A little over 45 years ago, I lived in the storefront of a former pickle factory about 20 blocks from where Renee Good was shot and killed. I’m sure the neighborhood has changed drastically since I lived there, but when I see the old housing stock and hard-working residents of the Powderhorn neighborhood, I’m reminded of my time there. There were not clouds of tear-gas hanging in the air back then, or pepper ball stains in the concrete of the streets. But the majority of the details ring familiar.
Most of my time in Minneapolis was spent living in my beloved Elliot Park neighborhood (working at the equally beloved Band Box Diner), but I remember Powderhorn well. When snowstorms hit, we made sure our sidewalks were shoveled, because it was a genuine safety hazard. We helped each other out of snowdrifts. We attended each other’s plays and readings and concerts. And if an occupying army of masked and armed Federal Troops attempted to “control” us, we would have united as one and happily manned the barricades.

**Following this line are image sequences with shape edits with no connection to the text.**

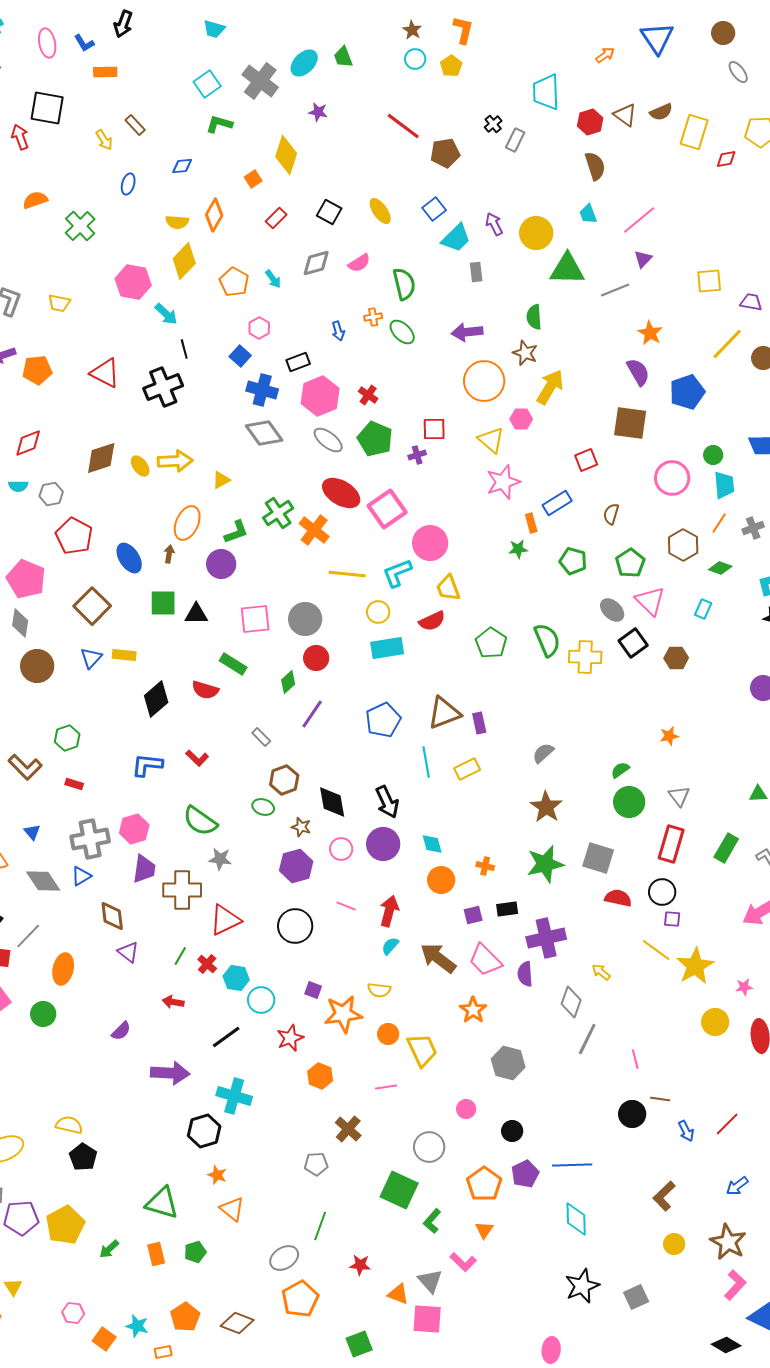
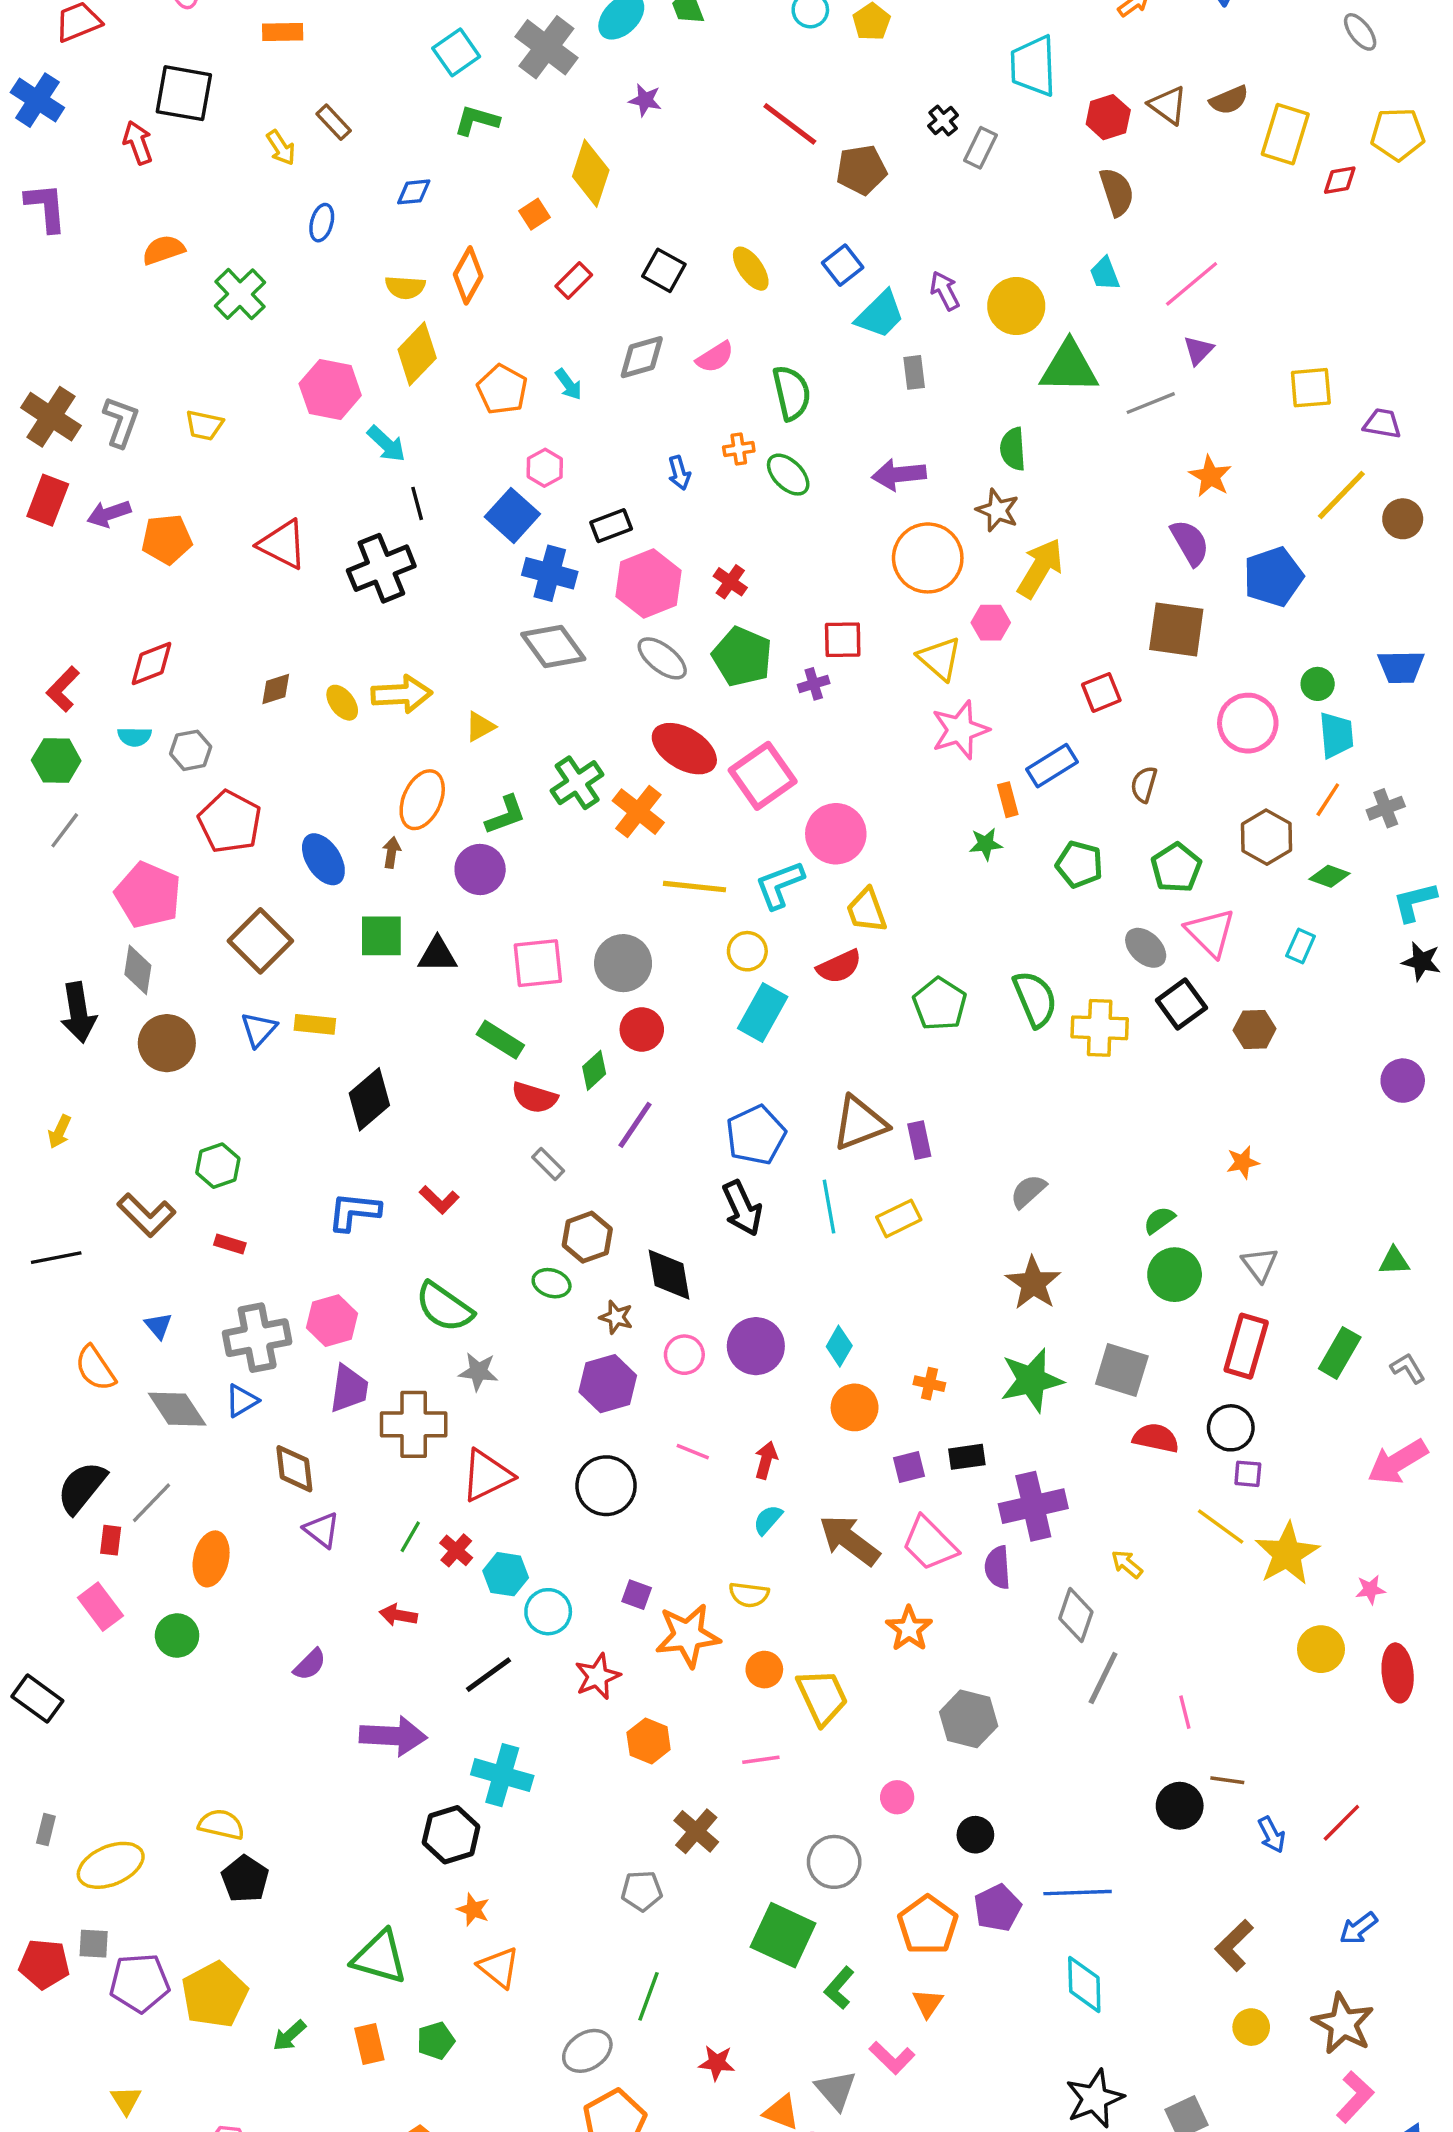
blue square: (240, 356) -> (512, 515), size x1.4
brown diamond: (101, 458) -> (276, 689), size x0.6
cyan rectangle: (387, 648) -> (763, 1012), turned -52
red semicircle: (205, 690) -> (535, 1098), moved
black arrow: (387, 802) -> (742, 1208), moved
cyan diamond: (432, 844) -> (839, 1346), turned 45
red arrow: (389, 911) -> (766, 1460), size x0.7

During my time in Powderhorn I lived with an anarchist named Jan R. (who, according to the internet, might be still around, and writing crunchy anarchist-adjacent articles for Counterpoint). He was the first real life anarchist I’d ever met. I’d always been curious about anarchism, especially as a young man, but I never took the leap. My main issue with my first real world anarchist was that Jan was kind of an asshole. Further, anarchism often gave him cover, and allowed him a philosophy that justified his dickish behavior. He could shoplift as a political act. He could treat people he disapproved of poorly. He could steal from neighbors and roommates guiltlessly if he found they were on the wrong side of his personal political line (that’s called foreshadowing, dear reader).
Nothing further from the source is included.